[[ Given information, beginning ]]

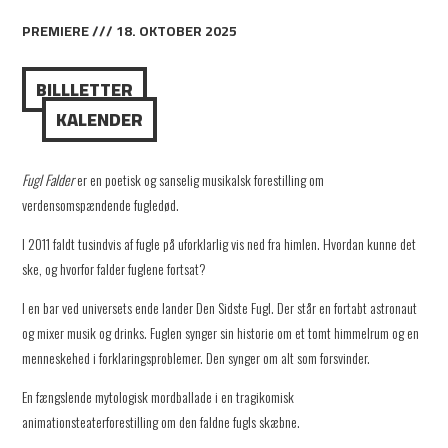
PREMIERE /// 18. OKTOBER 2025
BILLLETTER
KALENDER
Fugl Falder
er en poetisk og sanselig musikalsk forestilling om
verdensomspændende fugledød.
I 2011 faldt tusindvis af fugle på uforklarlig vis ned fra himlen. Hvordan kunne det
ske, og hvorfor falder fuglene fortsat?
I en bar ved universets ende lander Den Sidste Fugl. Der står en fortabt astronaut
og mixer musik og drinks. Fuglen synger sin historie om et tomt himmelrum og en
menneskehed i forklaringsproblemer. Den synger om alt som forsvinder.
En fængslende mytologisk mordballade i en tragikomisk
animationsteaterforestilling om den faldne fugls skæbne.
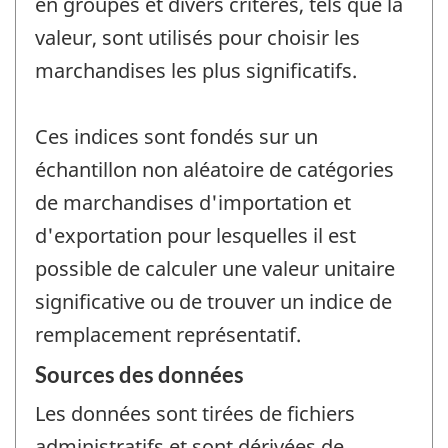
en groupes et divers critères, tels que la
valeur, sont utilisés pour choisir les
marchandises les plus significatifs.
Ces indices sont fondés sur un
échantillon non aléatoire de catégories
de marchandises d'importation et
d'exportation pour lesquelles il est
possible de calculer une valeur unitaire
significative ou de trouver un indice de
remplacement représentatif.
Sources des données
Les données sont tirées de fichiers
administratifs et sont dérivées de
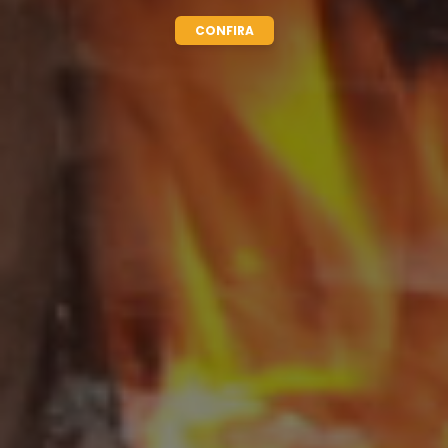
CONFIRA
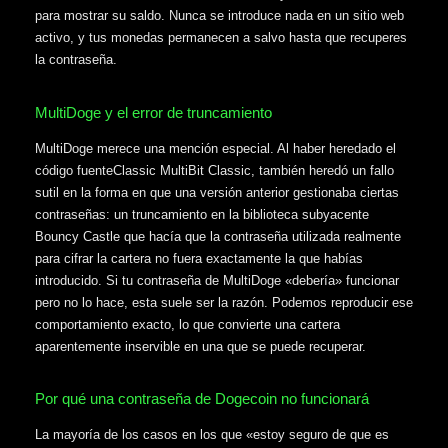
para mostrar su saldo. Nunca se introduce nada en un sitio web
activo, y tus monedas permanecen a salvo hasta que recuperes
la contraseña.
MultiDoge y el error de truncamiento
MultiDoge merece una mención especial. Al haber heredado el
código fuenteClassic MultiBit Classic, también heredó un fallo
sutil en la forma en que una versión anterior gestionaba ciertas
contraseñas: un truncamiento en la biblioteca subyacente
Bouncy Castle que hacía que la contraseña utilizada realmente
para cifrar la cartera no fuera exactamente la que habías
introducido. Si tu contraseña de MultiDoge «debería» funcionar
pero no lo hace, esta suele ser la razón. Podemos reproducir ese
comportamiento exacto, lo que convierte una cartera
aparentemente inservible en una que se puede recuperar.
Por qué una contraseña de Dogecoin no funcionará
La mayoría de los casos en los que «estoy seguro de que es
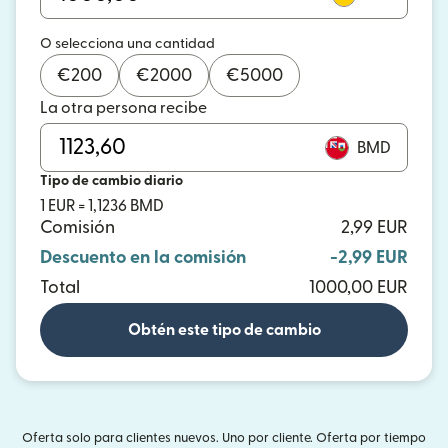
O selecciona una cantidad
€
200
€
2000
€
5000
La otra persona recibe
BMD
Tipo de cambio diario
1 EUR = 1,1236 BMD
Comisión
2,99 EUR
Descuento en la comisión
-2,99 EUR
Total
1000,00 EUR
Obtén este tipo de cambio
Oferta solo para clientes nuevos. Uno por cliente. Oferta por tiempo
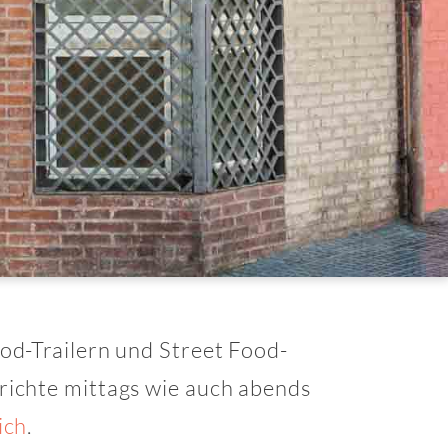
od-Trailern und Street Food-
richte mittags wie auch abends
ich
.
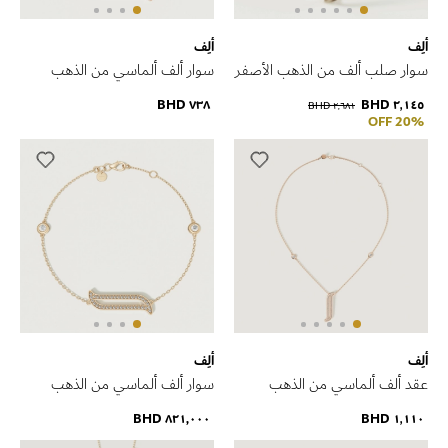
ألِف
ألِف
سوار صلب ألف من الذهب الأصفر
سوار ألف ألماسي من الذهب
الوردي
٧٣٨ BHD
٢٬١٤٥ BHD
٢٬٦٨١ BHD
20% OFF
ألِف
ألِف
عقد ألف ألماسي من الذهب
سوار ألف ألماسي من الذهب
الوردي
الأصفر
٨٢١٫٠٠٠ BHD
١٬١١٠ BHD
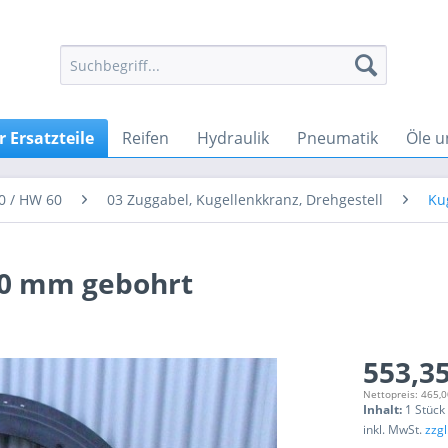
 Ersatzteile
Reifen
Hydraulik
Pneumatik
Öle u
0 / HW 60
03 Zuggabel, Kugellenkkranz, Drehgestell
Ku
50 mm gebohrt
553,35
Nettopreis: 465,0
Inhalt:
1 Stück
inkl. MwSt.
zzg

[[ Given information, end ]]

• **Exercise prompt**: From the data, report how many lines hold "sont", leaving out any other words.

• **Task output**: 4